Conservative commentator William Kristol explained in an interview for The Post that he finds it impossible to go back to the Republican Party. “Trump’s been renominated, and liberating the party from Trump or Trumpism seems awfully far-fetched,” Kristol said. “Obviously, if he loses in November, things are in more flux. ... But I can’t honestly conceive of working with [Senate Majority Leader] Mitch McConnell and [former Senate majority whip] John Cornyn and [House Minority Leader] Kevin McCarthy.” He added: “I’m just disgusted by what they’ve been doing, really, for the last three years, that I don’t much look forward to that.” (Disclosure: I wrote pieces for Kristol when he was editor of the Weekly Standard and consider him a friend.)
There once was a friendly debate among those who used the NeverTrump moniker about whether the GOP could be “saved” or was worth “saving.” Early in the Trump presidency (if not before), I answered no; many who once spoke of reforming or reviving the party now have come around to the view it is hopeless.
I cannot speak for others, but the reason the Republican Party is not worth saving is that with few exceptions (e.g. Maryland Gov. Larry Hogan, Massachusetts Gov. Charlie Baker), its members have fully embraced Trump and Trumpism — a noxious brew of nationalism, contempt for truth, xenophobia and an “America First” agenda. Any of these would have sent me fleeing from the party; collectively, they make it impossible to return. Sadly, my feelings toward the spineless Republicans who blindly supported Trump, opposed impeachment, enabled his lies and attacks on institutions, and have not found the nerve — even in a pandemic — to take issue with his lies, impulsive reactions and dangerous preferences can be summed up in a single word: contempt.
The Democrats, to the relief of many NeverTrumpers, made it easy for us in this presidential election. Former vice president Joe Biden is a decent, qualified man who is respectful of objective reality, understands separation of powers and embraces America as a nation founded on a creed (“All men are created equal ...”), not on blood and soil. He is no socialist. We can happily embrace him. I would have been prepared to crawl over broken glass to vote for anyone but Trump — yes, even Sen. Bernie Sanders (I-Vt.) — because of my conviction that Trump is a menace to democracy and now a danger to our very lives.
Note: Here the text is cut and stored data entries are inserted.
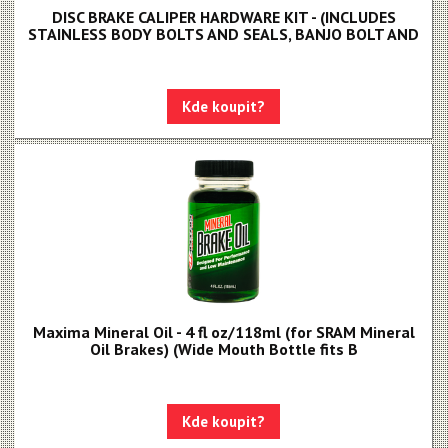
DISC BRAKE CALIPER HARDWARE KIT - (INCLUDES
STAINLESS BODY BOLTS AND SEALS, BANJO BOLT AND
Kde koupit?
Maxima Mineral Oil - 4 fl oz/118ml (for SRAM Mineral
Oil Brakes) (Wide Mouth Bottle fits B
Kde koupit?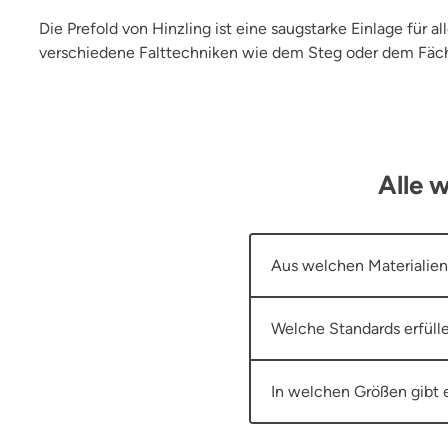
Die Prefold von Hinzling ist eine saugstarke Einlage für
verschiedene Falttechniken wie dem Steg oder dem Fäche
Alle 
Aus welchen Materialien 
Welche Standards erfüll
In welchen Größen gibt e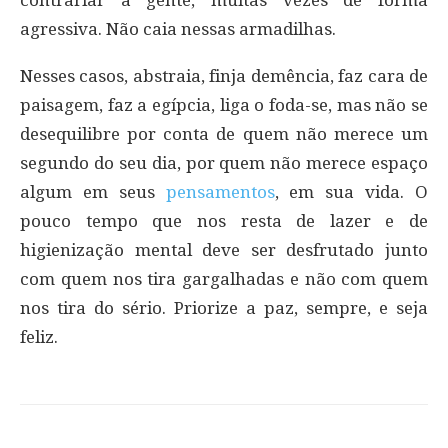
agressiva. Não caia nessas armadilhas.
Nesses casos, abstraia, finja demência, faz cara de
paisagem, faz a egípcia, liga o foda-se, mas não se
desequilibre por conta de quem não merece um
segundo do seu dia, por quem não merece espaço
algum em seus
pensamentos
, em sua vida. O
pouco tempo que nos resta de lazer e de
higienização mental deve ser desfrutado junto
com quem nos tira gargalhadas e não com quem
nos tira do sério. Priorize a paz, sempre, e seja
feliz.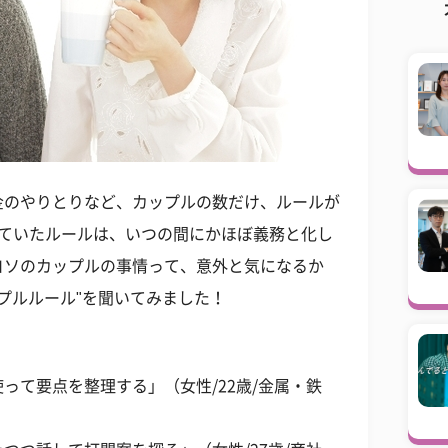
金のやりとりなど、カップルの数だけ、ルールが
っていたルールは、いつの間にかほぼ義務と化し
ヨソのカップルの事情って、意外と気になるか
プルルール"を聞いてみました！
！
って要点を整理する」（女性/22歳/金属・鉄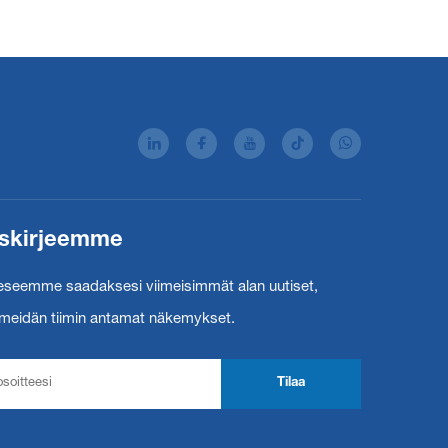
maineeseen. Jäl...
tiskirjeemme
rjeeseemme saadaksesi viimeisimmät alan uutiset,
a meidän tiimin antamat näkemykset.
Tilaa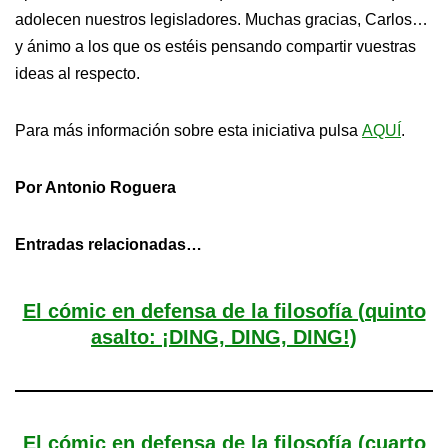
adolecen nuestros legisladores. Muchas gracias, Carlos…
y ánimo a los que os estéis pensando compartir vuestras
ideas al respecto.
Para más información sobre esta iniciativa pulsa
AQUÍ
.
Por Antonio Roguera
Entradas relacionadas…
El cómic en defensa de la filosofía (quinto
asalto: ¡DING, DING, DING!)
El cómic en defensa de la filosofía (cuarto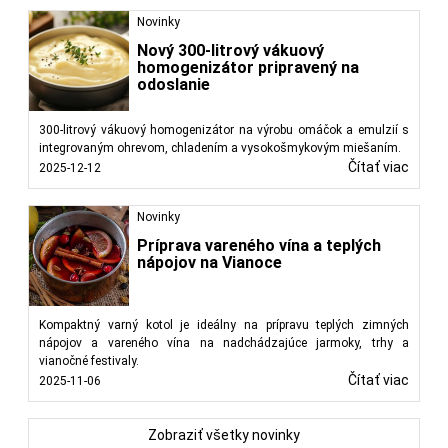
Novinky
Nový 300-litrový vákuový
homogenizátor pripravený na
odoslanie
300-litrový vákuový homogenizátor na výrobu omáčok a emulzií s
integrovaným ohrevom, chladením a vysokošmykovým miešaním.
Čítať viac
2025-12-12
Novinky
Príprava vareného vína a teplých
nápojov na Vianoce
Kompaktný varný kotol je ideálny na prípravu teplých zimných
nápojov a vareného vína na nadchádzajúce jarmoky, trhy a
vianočné festivaly.
Čítať viac
2025-11-06
Zobraziť všetky novinky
It would not have been a pleasant choice, and many NeverTrumpers would not have joined me. Thankfully, we were spared the Sanders-vs.-Trump match-up.
But what does this mean going forward, in (God willing) a Biden presidency?
First and foremost, in the battles against Trump’s lawlessness and assault on democracy, for which we have common cause with Democrats, we made clear our determination to shore up our democracy and reinforce institutions that Trump broke. We must make good on that promise, urging protections against politicization of the Justice Department, putting an end to not-even-thinly disguised efforts to suppress the vote, opposing government by acting secretaries and repopulating government with qualified, ethical people.
Second, Biden will need all the help he can get in developing a short-term response to the pandemic, overseeing development of a vaccine and its fair distribution and managing a sane restoration of the “new normal.” I concur wholeheartedly with Sen. Amy Klobuchar (D-Minn.), who argues that the pandemic has highlighted gross inequities in our society (manifesting in higher death rates and unemployment for nonwhites) that span many issues (e.g. health care, broadband access). That, too, demands our attention. The necessity to target resources where they are desperately needed should not be a partisan issue. No decent person, let alone someone who considers himself a small-"d" democrat, should tolerate such inequities that literally result in the deaths of our fellow Americans.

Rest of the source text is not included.